Was sind die Ziele dieser neuen Vorschläge? Welche direkten und welche Nebenwirkungen haben sie? Welche denkbaren Maßnahmen kommen nicht vor? Von [*]
Altmaier will sich mit seinen Vorschlägen nur auf die Stabilisierung des EEG-Zuschlags im Preis pro kWh für die Haushalte und gewerblichen Kleinverbraucher konzentrieren und die EEG-Umlage (Erneuerbare-Energie-Gesetz-Umlage) gesetzlich festschreiben (!) daher die Bezeichnung „ Strompreisbremse“. Zu diesem Zweck will er die Gesamtpopulation der Beitragenden verbreitern, insbesondere
- Industrielle Verbraucher wieder mehr beteiligen: die Ausnahme-Regelungen für energieintensive Unternehmen zu reduzieren und zu begrenzen,
- die Eigenerzeuger heranziehen: “Entsolidarisierung stoppen“,
- einen einmaligen EEG-Beitrag „Soli“ von Betreibern von Bestandsanlagen erheben,
- zeitliche Entlastung und Zinsgewinne erzielen durch Verschiebung des Zahlungsbeginns der Einspeisevergütung für Neuanlagen zu flexibilisieren.
Vorbemerkung:
Es ist ein politischer Text, in dem ein nicht-technischer Sprech benutzt und derzeit populäre Begriffe eingesetzt werden, wohl um mehr Zustimmung zu erhalten. Seit der „Schuldenbremse“ sind Bremsen wohl politisch gut verkäuflich, „Entsolidarisierung“ und „Soli“ haben einen sozialpolitischen Appeal.
Zum Ziel der Maßnahme:
- Es geht offenbar nur um die eine Umlage-Obergrenze (Stichwort Bezahlbarkeit) für die Haushalte und Kleinverbraucher, nicht aber um eine spezielle Senkung der Belastung der Niedrigeinkommenshaushalte. (Daher waren die ersten Reaktionen der Verbraucherverbände zustimmend, während die Sozialverbände etc. keinen Anlass zur Zustimmung sehen)

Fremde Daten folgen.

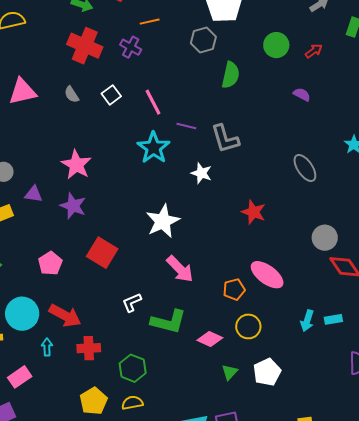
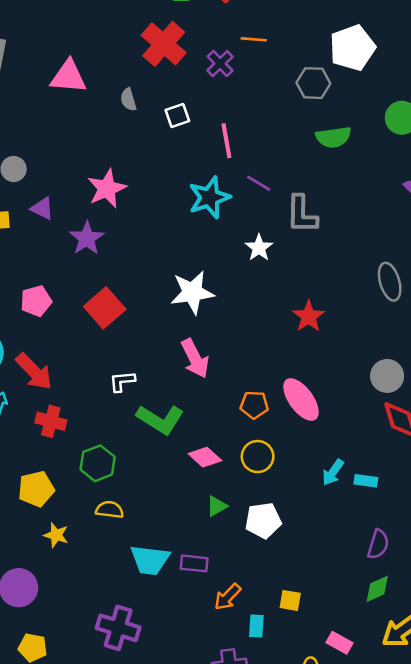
green semicircle: (231, 75) -> (333, 137), turned 52
yellow semicircle: (132, 403) -> (110, 510), moved

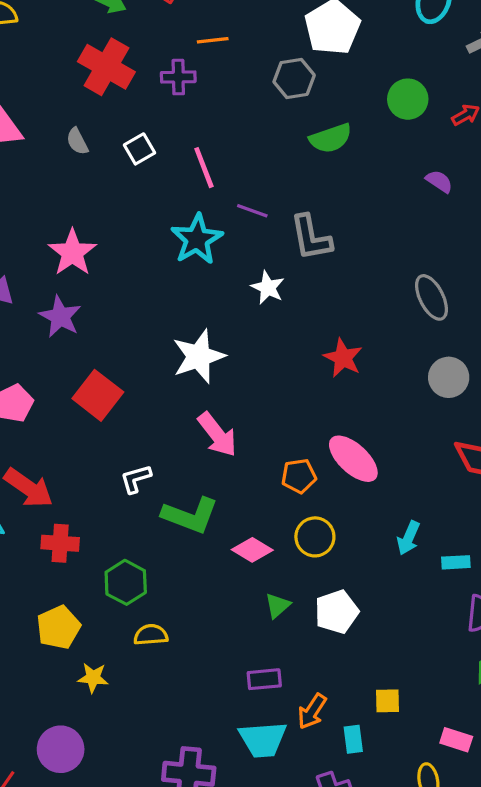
purple cross: (220, 64) -> (178, 77), turned -36
gray circle: (387, 376) -> (449, 377), moved
cyan rectangle: (366, 481) -> (456, 562), moved
cyan trapezoid: (150, 560) -> (263, 740), moved

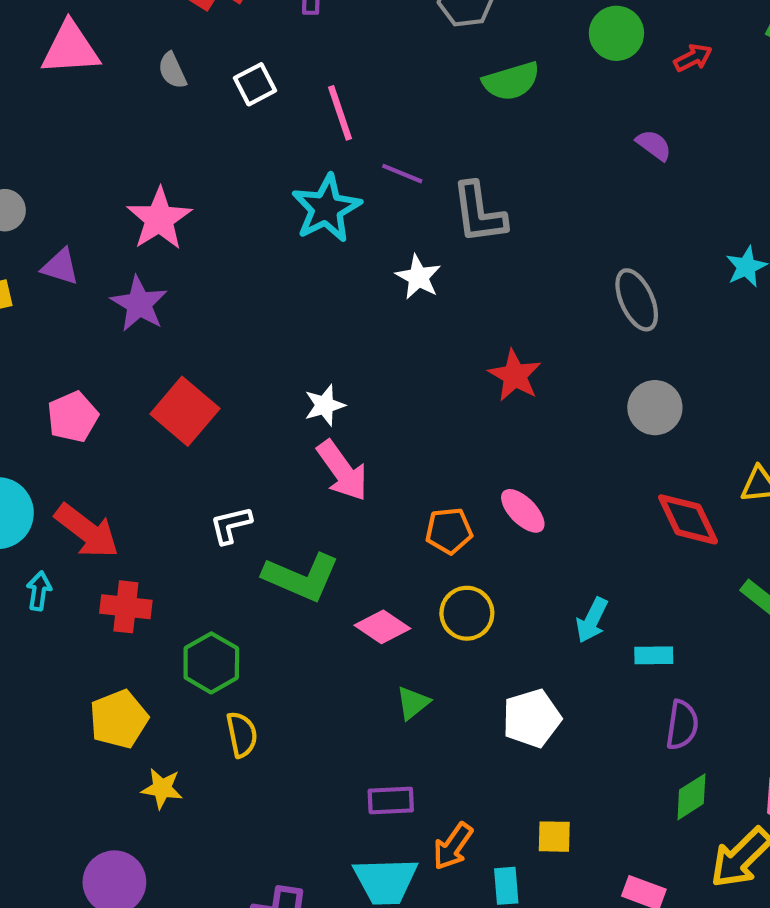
white star: (199, 356) -> (325, 405), moved, size x0.6
pink ellipse: (353, 459) -> (523, 511), size x0.7
white pentagon: (337, 612) -> (532, 718), moved
yellow semicircle: (151, 635) -> (242, 735), turned 80

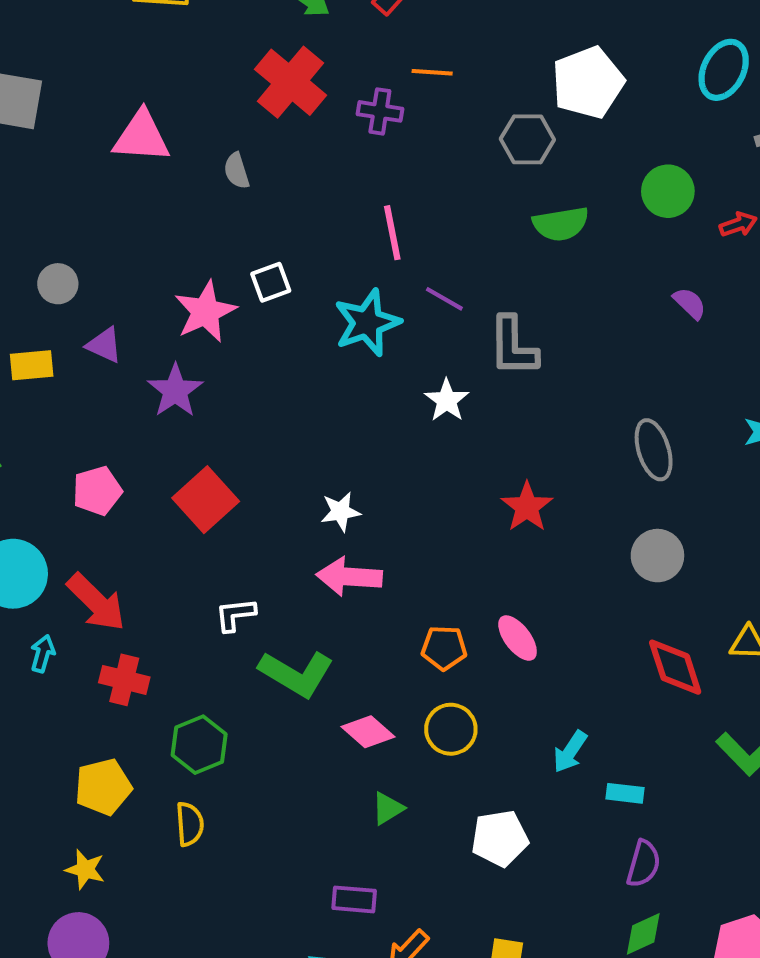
white square: (255, 84) -> (271, 282), moved
pink arrow: (342, 471) -> (349, 577), turned 122
yellow semicircle: (242, 735) -> (190, 824), moved
yellow star: (162, 788) -> (85, 869), moved

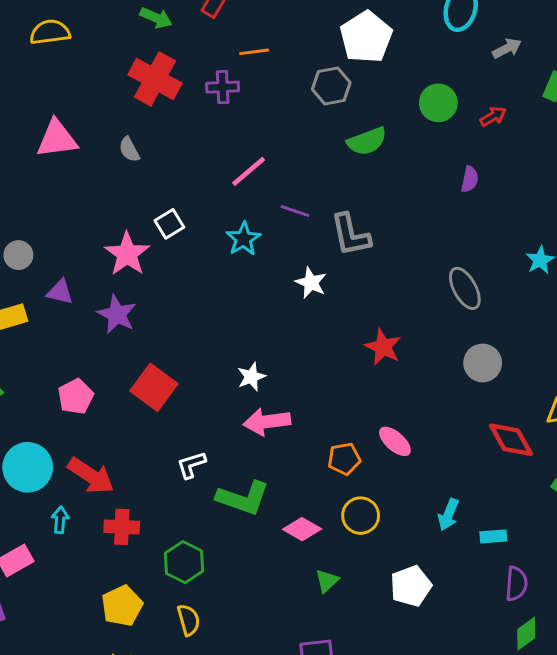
pink line: (392, 233) -> (249, 171), turned 72
purple semicircle: (690, 303) -> (470, 179), turned 70
cyan star: (367, 323) -> (243, 239), size x0.7

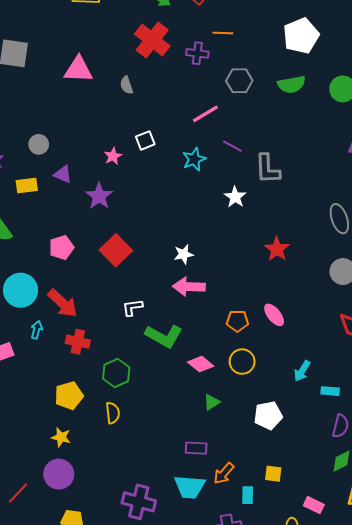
gray hexagon: (331, 86) -> (239, 81), moved
green semicircle: (367, 141) -> (292, 84), moved
pink star: (127, 254) -> (113, 156), size x0.6

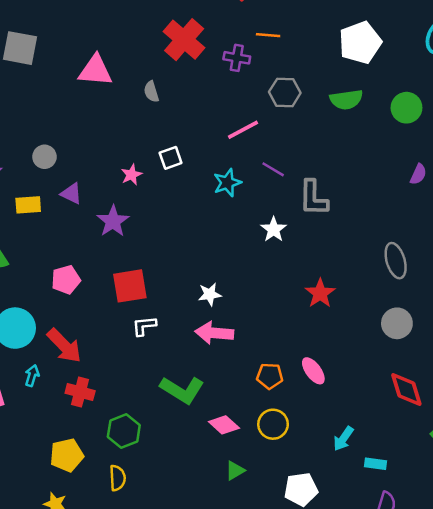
red square: (116, 250) -> (130, 286), turned 32
white L-shape: (132, 307) -> (144, 326), moved

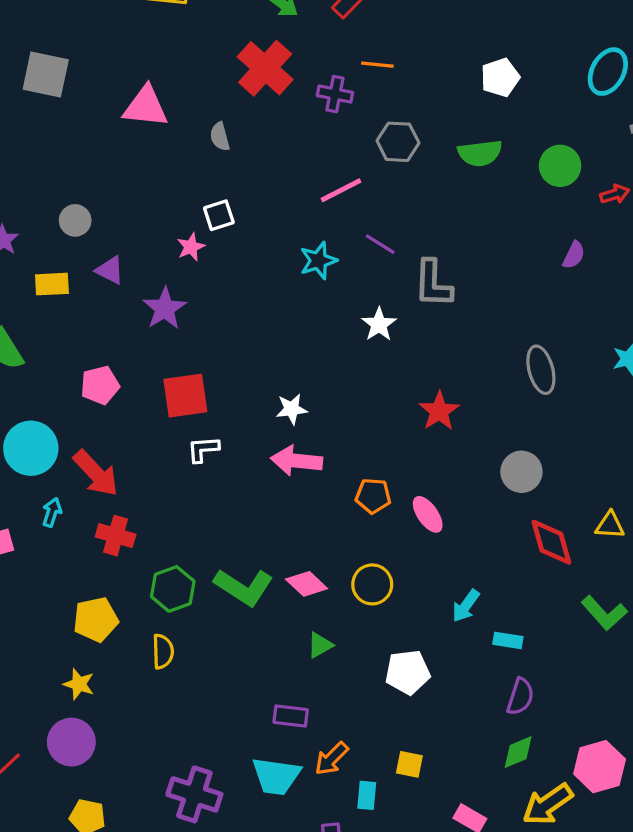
white pentagon: (360, 43) -> (500, 78), size x0.7
white square: (171, 158) -> (219, 215), moved
gray circle: (397, 323) -> (521, 472), moved
orange pentagon: (270, 376) -> (373, 496), moved
green L-shape: (182, 390) -> (244, 587), moved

- Es ist nicht klar, in welchem Verhältnis dieser Vorschlag zu Altmaiers Verfahrensvorschlag vom Sommer 2012 für eine grundsätzliche Reform des EEG steht. (Daher kommt jetzt, nach anfänglichem lauem Beifall die Kritik aus Röslers Wirtschaftsministerium, vom Energiewirtschaftlichen Institut an der Uni Köln (EWI), siehe Mark Oliver Bettzüge in der WirtschaftsWoche etc., die wohl vermuten bzw. befürchten, dass Altmaier eine grundsätzliche Reform nicht mehr verfolgt).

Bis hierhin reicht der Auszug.